> _Activity_:
Copy every line from the records below that holds the word "règlement".

***** Records shown

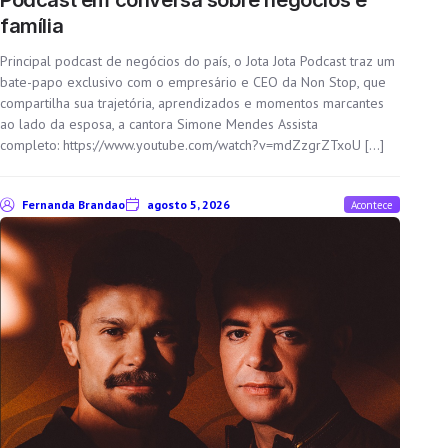
família
Principal podcast de negócios do país, o Jota Jota Podcast traz um
bate-papo exclusivo com o empresário e CEO da Non Stop, que
compartilha sua trajetória, aprendizados e momentos marcantes
ao lado da esposa, a cantora Simone Mendes Assista
completo: https://www.youtube.com/watch?v=mdZzgrZTxoU […]
Fernanda Brandao
agosto 5, 2026
Acontece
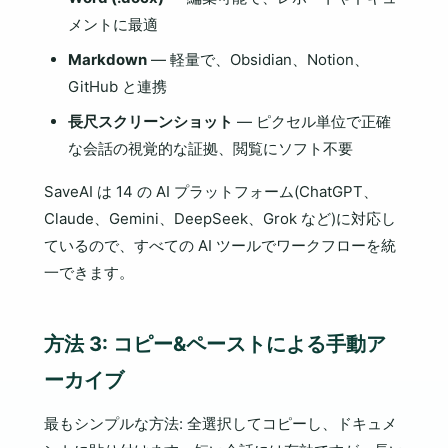
メントに最適
Markdown
— 軽量で、Obsidian、Notion、
GitHub と連携
長尺スクリーンショット
— ピクセル単位で正確
な会話の視覚的な証拠、閲覧にソフト不要
SaveAI は 14 の AI プラットフォーム(ChatGPT、
Claude、Gemini、DeepSeek、Grok など)に対応し
ているので、すべての AI ツールでワークフローを統
一できます。
方法 3: コピー&ペーストによる手動ア
ーカイブ
最もシンプルな方法: 全選択してコピーし、ドキュメ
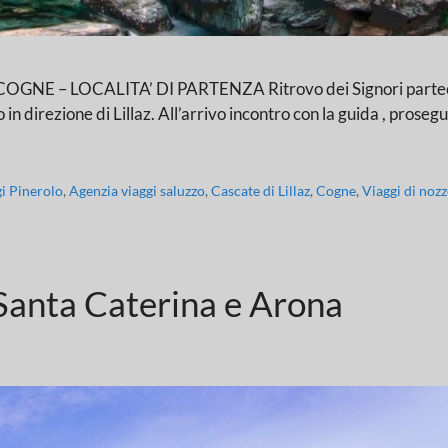
 – LOCALITA’ DI PARTENZA Ritrovo dei Signori partecipant
 in direzione di Lillaz. All’arrivo incontro con la guida , pros
gi Pinerolo
,
Agenzia viaggi saluzzo
,
Cascate di Lillaz
,
Cogne
,
Viaggi di nozz
Santa Caterina e Arona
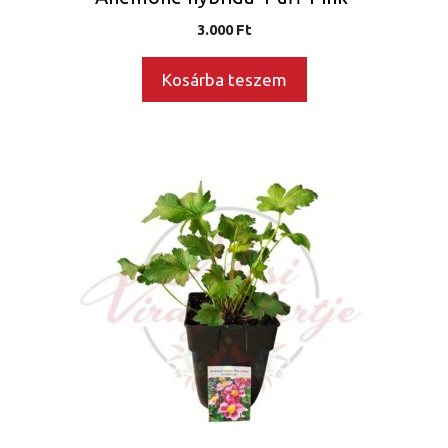
3.000
Ft
Kosárba teszem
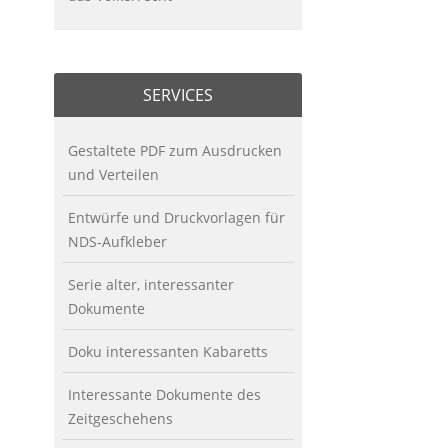
SERVICES
Gestaltete PDF zum Ausdrucken
und Verteilen
Entwürfe und Druckvorlagen für
NDS-Aufkleber
Serie alter, interessanter
Dokumente
Doku interessanten Kabaretts
Interessante Dokumente des
Zeitgeschehens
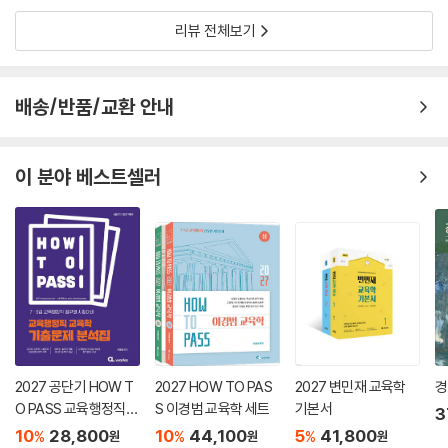
리뷰 전체보기
배송/반품/교환 안내
이 분야 베스트셀러
2027 공단기 HOW T
2027 HOW TO PAS
2027 변민재 교육학
경
O PASS 교육행정직
S 이경범 교육학 세트
기본서
3
교육학 기출문제 분석
10
28,800
10
44,100
5
41,800
%
%
%
원
원
원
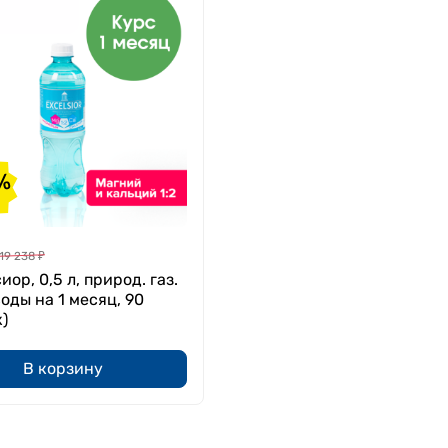
%
19 238
₽
иор, 0,5 л, природ. газ.
воды на 1 месяц, 90
)
В корзину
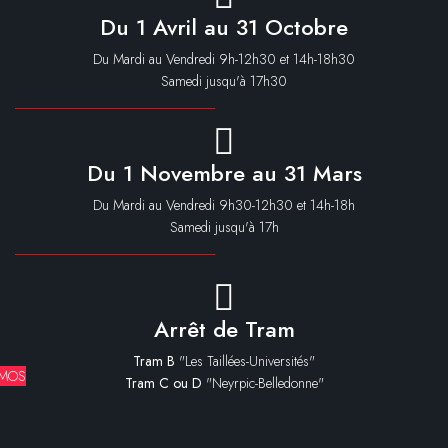
Du 1 Avril au 31 Octobre
Du Mardi au Vendredi 9h-12h30 et 14h-18h30
Samedi jusqu'à 17h30
Du 1 Novembre au 31 Mars
Du Mardi au Vendredi 9h30-12h30 et 14h-18h
Samedi jusqu'à 17h
Arrêt de Tram
Tram B
"Les Taillées-Universités"
MOS
Tram C ou D
"Neyrpic-Belledonne"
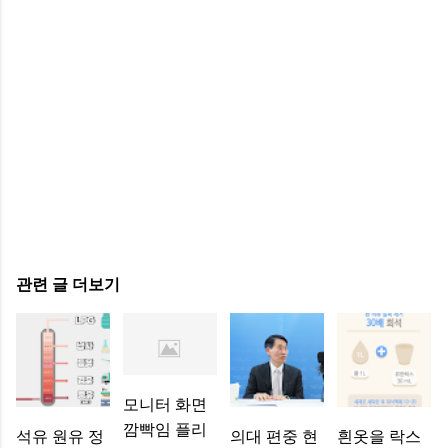
관련 글 더보기
모니터 화면
깜빡임 플리
석유 원유 정
의대 편중 현
흰옷을 락스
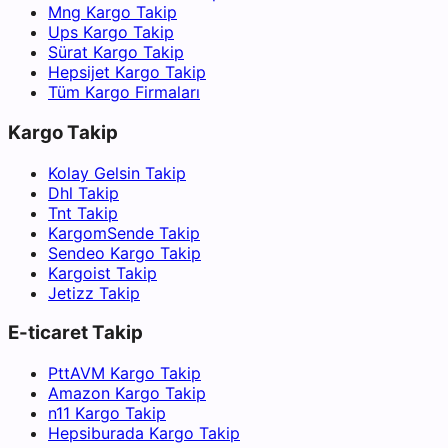
Mng Kargo Takip
Ups Kargo Takip
Sürat Kargo Takip
Hepsijet Kargo Takip
Tüm Kargo Firmaları
Kargo Takip
Kolay Gelsin Takip
Dhl Takip
Tnt Takip
KargomSende Takip
Sendeo Kargo Takip
Kargoist Takip
Jetizz Takip
E-ticaret Takip
PttAVM Kargo Takip
Amazon Kargo Takip
n11 Kargo Takip
Hepsiburada Kargo Takip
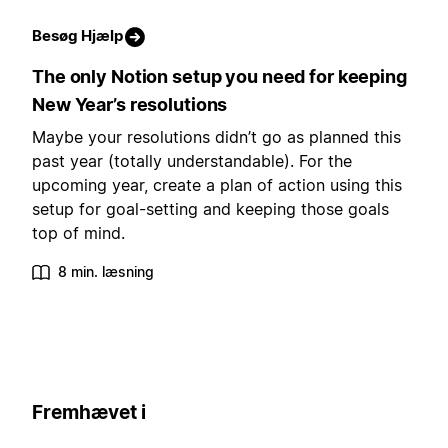
Besøg Hjælp
The only Notion setup you need for keeping
New Year’s resolutions
Maybe your resolutions didn’t go as planned this
past year (totally understandable). For the
upcoming year, create a plan of action using this
setup for goal-setting and keeping those goals
top of mind.
8 min. læsning
Fremhævet i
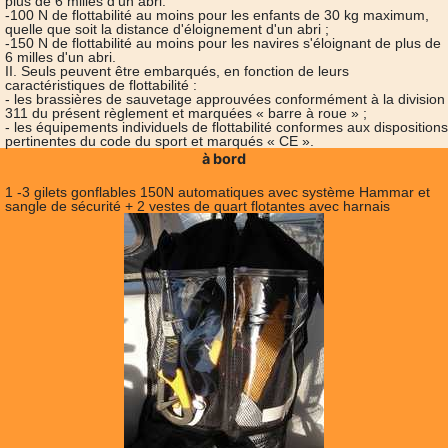
plus de 6 milles d'un abri.
-100 N de flottabilité au moins pour les enfants de 30 kg maximum,
quelle que soit la distance d'éloignement d'un abri ;
-150 N de flottabilité au moins pour les navires s'éloignant de plus de
6 milles d'un abri.
II. Seuls peuvent être embarqués, en fonction de leurs
caractéristiques de flottabilité :
- les brassières de sauvetage approuvées conformément à la division
311 du présent règlement et marquées « barre à roue » ;
- les équipements individuels de flottabilité conformes aux dispositions
pertinentes du code du sport et marqués « CE ».
à bord
1 -3 gilets gonflables 150N automatiques avec système Hammar et
sangle de sécurité + 2 vestes de quart flotantes avec harnais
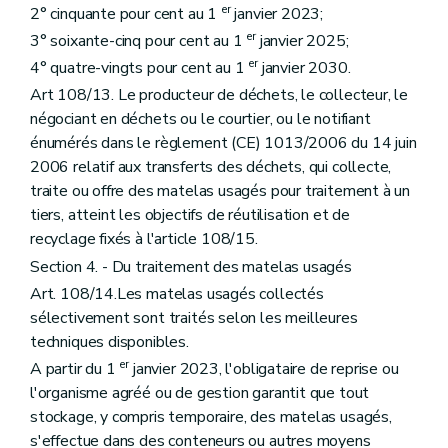
er
2° cinquante pour cent au 1
janvier 2023;
er
3° soixante-cinq pour cent au 1
janvier 2025;
er
4° quatre-vingts pour cent au 1
janvier 2030.
Art 108/13. Le producteur de déchets, le collecteur, le
négociant en déchets ou le courtier, ou le notifiant
énumérés dans le règlement (CE) 1013/2006 du 14 juin
2006 relatif aux transferts des déchets, qui collecte,
traite ou offre des matelas usagés pour traitement à un
tiers, atteint les objectifs de réutilisation et de
recyclage fixés à l'article 108/15.
Section 4. - Du traitement des matelas usagés
Art. 108/14.Les matelas usagés collectés
sélectivement sont traités selon les meilleures
techniques disponibles.
er
A partir du 1
janvier 2023, l'obligataire de reprise ou
l'organisme agréé ou de gestion garantit que tout
stockage, y compris temporaire, des matelas usagés,
s'effectue dans des conteneurs ou autres moyens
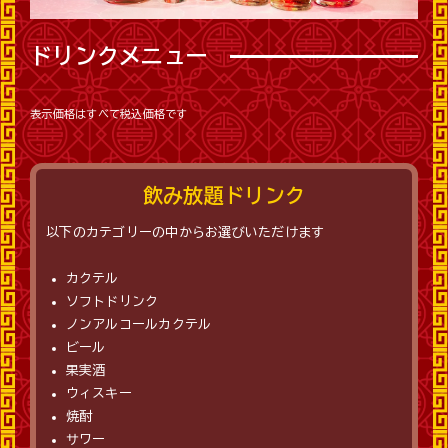
ドリンクメニュー
表示価格はすべて税込価格です
飲み放題ドリンク
以下のカテゴリーの中からお選びいただけます
カクテル
ソフトドリンク
ノンアルコールカクテル
ビール
果実酒
ウィスキー
焼酎
サワー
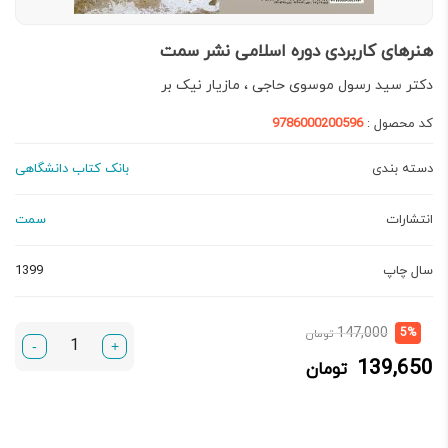
هنرهای کاربردی دوره اسلامی نشر سمت
دکتر سید رسول موسوی حاجی ، مازیار نیک بر
کد محصول :
9786000200596
دسته بندی
بانک کتاب دانشگاهی
انتشارات
سمت
سال چاپ
1399
قیمت
قیمت
147,000
5%
تومان
-
+
فعلی:
اصلی:
139,650
تومان
139,650 تومان.
147,000 تومان
بود.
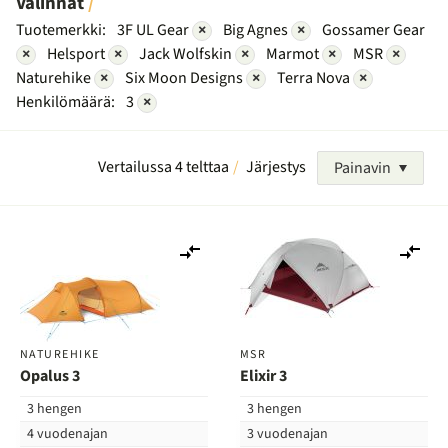
Valinnat
Tuotemerkki:
3F UL Gear
×
Big Agnes
×
Gossamer Gear
×
Helsport
×
Jack Wolfskin
×
Marmot
×
MSR
×
Naturehike
×
Six Moon Designs
×
Terra Nova
×
Henkilömäärä:
3
×
Vertailussa 4 telttaa
Järjestys
Painavin
Lisää
Lis
vertailuun
ver
NATUREHIKE
MSR
Opalus 3
Elixir 3
3 hengen
3 hengen
4 vuodenajan
3 vuodenajan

**********

> _Answer to the problem_:
311 du présent règlement et marquées « barre à roue » ;
énumérés dans le règlement (CE) 1013/2006 du 14 juin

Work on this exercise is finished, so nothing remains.